[Start of Attachment]

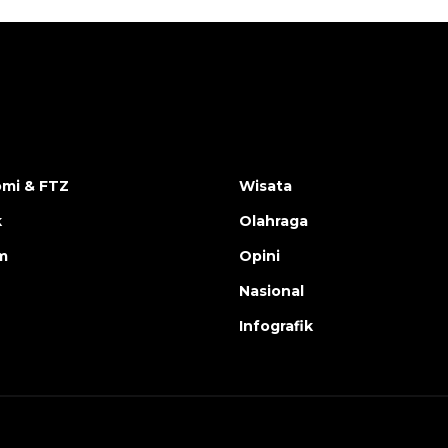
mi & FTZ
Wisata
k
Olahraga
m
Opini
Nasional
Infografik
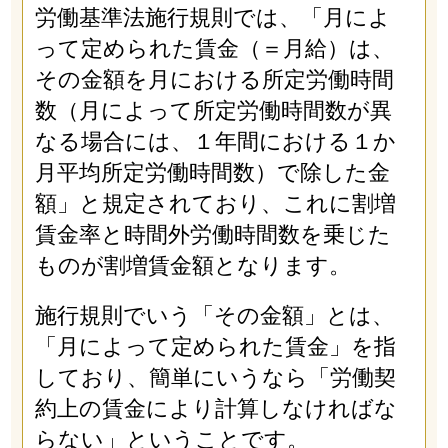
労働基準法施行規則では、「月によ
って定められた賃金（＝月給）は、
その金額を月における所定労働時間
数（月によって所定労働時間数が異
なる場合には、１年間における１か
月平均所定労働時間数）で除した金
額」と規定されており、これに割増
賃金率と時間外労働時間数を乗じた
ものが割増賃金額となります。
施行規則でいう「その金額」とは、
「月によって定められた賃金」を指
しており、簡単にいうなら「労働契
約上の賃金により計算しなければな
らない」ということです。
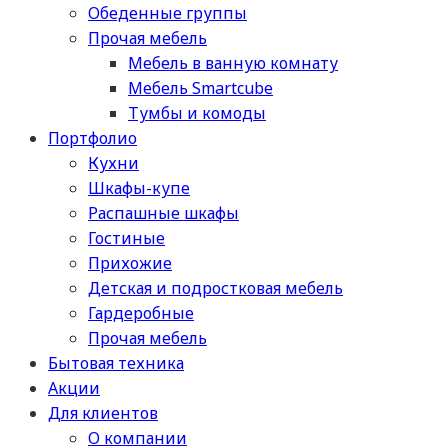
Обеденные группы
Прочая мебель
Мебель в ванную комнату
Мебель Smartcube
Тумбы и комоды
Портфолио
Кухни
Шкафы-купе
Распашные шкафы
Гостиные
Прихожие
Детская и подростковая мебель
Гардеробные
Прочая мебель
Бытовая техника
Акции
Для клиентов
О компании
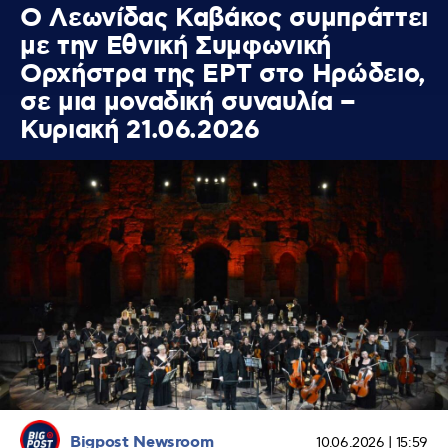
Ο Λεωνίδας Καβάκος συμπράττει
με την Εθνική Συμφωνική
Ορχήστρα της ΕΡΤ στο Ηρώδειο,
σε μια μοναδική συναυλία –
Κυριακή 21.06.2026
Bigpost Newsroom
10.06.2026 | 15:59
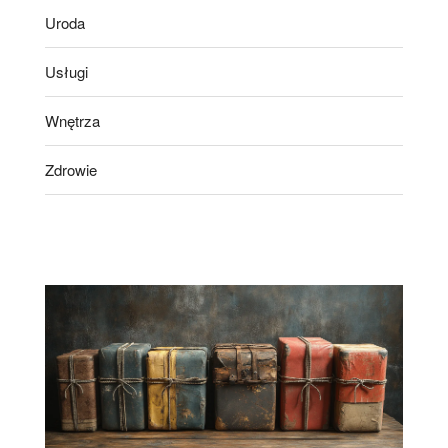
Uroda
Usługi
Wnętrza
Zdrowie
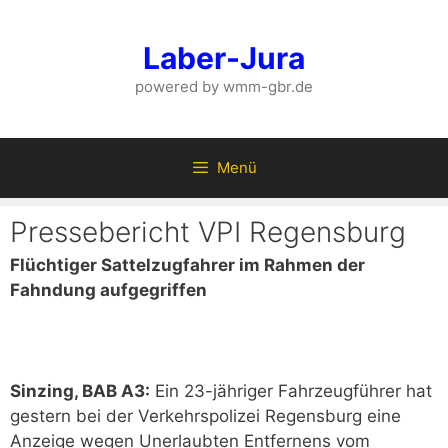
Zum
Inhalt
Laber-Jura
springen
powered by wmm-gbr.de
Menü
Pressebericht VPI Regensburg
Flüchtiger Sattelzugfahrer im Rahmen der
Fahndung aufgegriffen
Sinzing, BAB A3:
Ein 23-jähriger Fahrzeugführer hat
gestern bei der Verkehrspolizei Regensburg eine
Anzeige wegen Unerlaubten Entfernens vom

[End of Attachment]

_TASK TO CARRY OUT:_ Only the lines from the top of the data through the line with "Обеденные группы" should be quoted, exactly and with both ends kept; skip the pictures.

_SOLUTION TO THE PROBLEM:_
mi & FTZ
Wisata
k
Olahraga
m
Opini
Nasional
Infografik
労働基準法施行規則では、「月によ
って定められた賃金（＝月給）は、
その金額を月における所定労働時間
数（月によって所定労働時間数が異
なる場合には、１年間における１か
月平均所定労働時間数）で除した金
額」と規定されており、これに割増
賃金率と時間外労働時間数を乗じた
ものが割増賃金額となります。
施行規則でいう「その金額」とは、
「月によって定められた賃金」を指
しており、簡単にいうなら「労働契
約上の賃金により計算しなければな
らない」ということです。
Обеденные группы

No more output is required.